═══ DATA LISTING ═══

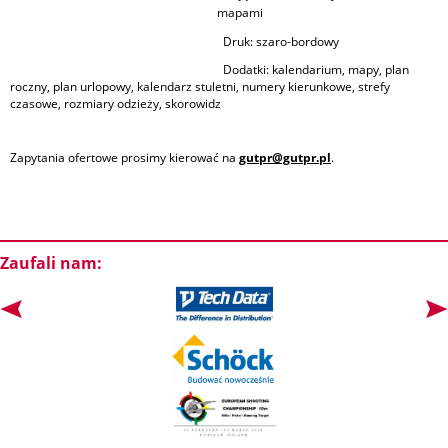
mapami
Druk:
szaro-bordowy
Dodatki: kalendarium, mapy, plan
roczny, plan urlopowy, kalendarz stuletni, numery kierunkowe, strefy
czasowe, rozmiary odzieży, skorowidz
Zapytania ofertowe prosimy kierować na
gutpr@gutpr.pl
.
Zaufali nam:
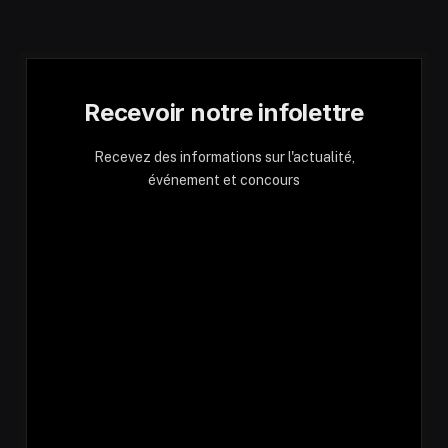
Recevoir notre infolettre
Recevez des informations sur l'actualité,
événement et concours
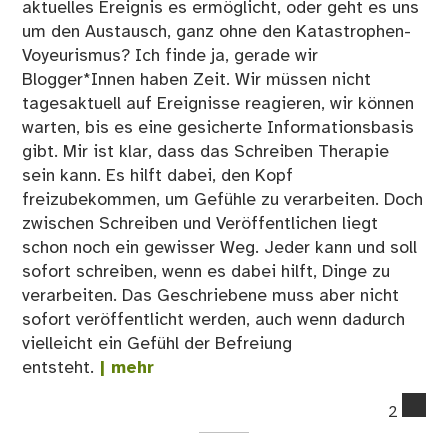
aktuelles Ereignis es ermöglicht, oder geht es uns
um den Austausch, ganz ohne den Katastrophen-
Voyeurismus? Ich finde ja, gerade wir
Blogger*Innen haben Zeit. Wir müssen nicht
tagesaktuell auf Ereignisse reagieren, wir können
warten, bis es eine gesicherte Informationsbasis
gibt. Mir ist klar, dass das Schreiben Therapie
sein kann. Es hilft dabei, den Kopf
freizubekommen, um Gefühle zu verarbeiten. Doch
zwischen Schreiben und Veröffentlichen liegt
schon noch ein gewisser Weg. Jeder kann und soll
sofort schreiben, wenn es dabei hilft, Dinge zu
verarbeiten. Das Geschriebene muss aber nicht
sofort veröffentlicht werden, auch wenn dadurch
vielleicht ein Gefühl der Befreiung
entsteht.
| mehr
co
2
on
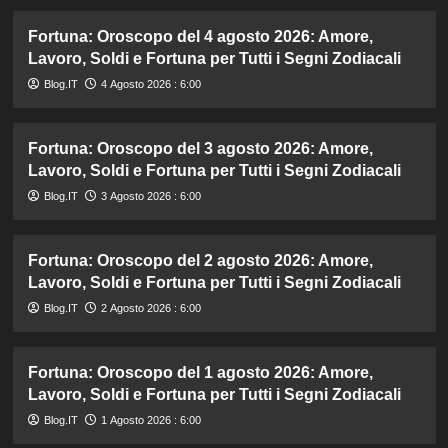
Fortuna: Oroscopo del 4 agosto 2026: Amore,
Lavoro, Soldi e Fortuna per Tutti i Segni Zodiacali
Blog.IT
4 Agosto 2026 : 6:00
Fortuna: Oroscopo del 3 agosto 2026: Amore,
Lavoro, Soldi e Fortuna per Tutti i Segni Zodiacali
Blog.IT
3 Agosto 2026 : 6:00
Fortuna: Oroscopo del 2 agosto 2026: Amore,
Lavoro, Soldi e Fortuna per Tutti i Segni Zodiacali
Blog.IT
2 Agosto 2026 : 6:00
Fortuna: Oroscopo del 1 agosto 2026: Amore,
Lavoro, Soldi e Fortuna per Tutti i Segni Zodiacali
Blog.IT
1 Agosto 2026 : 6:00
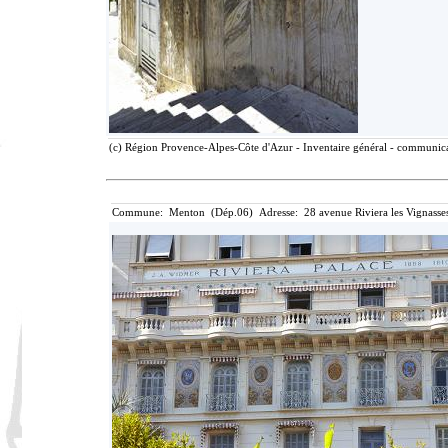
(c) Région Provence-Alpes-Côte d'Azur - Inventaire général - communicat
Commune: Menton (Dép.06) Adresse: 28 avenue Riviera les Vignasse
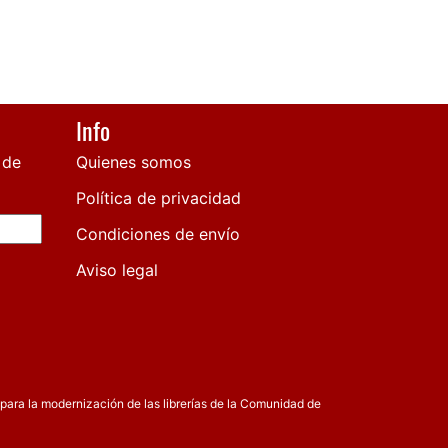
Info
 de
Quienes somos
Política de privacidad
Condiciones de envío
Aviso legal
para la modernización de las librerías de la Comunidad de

═══

§ DIRECTIONS FOR THIS TASK: Pull every line with the string "Amore" out of the material.

§ RESPONSE TO THIS EXERCISE:
Fortuna: Oroscopo del 4 agosto 2026: Amore,
Fortuna: Oroscopo del 3 agosto 2026: Amore,
Fortuna: Oroscopo del 2 agosto 2026: Amore,
Fortuna: Oroscopo del 1 agosto 2026: Amore,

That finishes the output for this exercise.